• [Problem to solve]: Set down each line exactly, beginning with the one that contains "(916) 505-9310" and continuing through the last line of the listing, and nothing else.

• [Dataset records]:
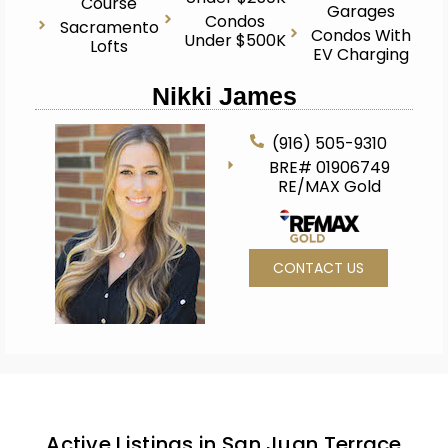
Course
Garages
Condos
Sacramento
Condos With
Under $500K
Lofts
EV Charging
Nikki James
(916) 505-9310
BRE# 01906749
RE/MAX Gold
CONTACT US
Active Listings in San Juan Terrace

• [Exercise response]:
(916) 505-9310
BRE# 01906749
RE/MAX Gold
CONTACT US
Active Listings in San Juan Terrace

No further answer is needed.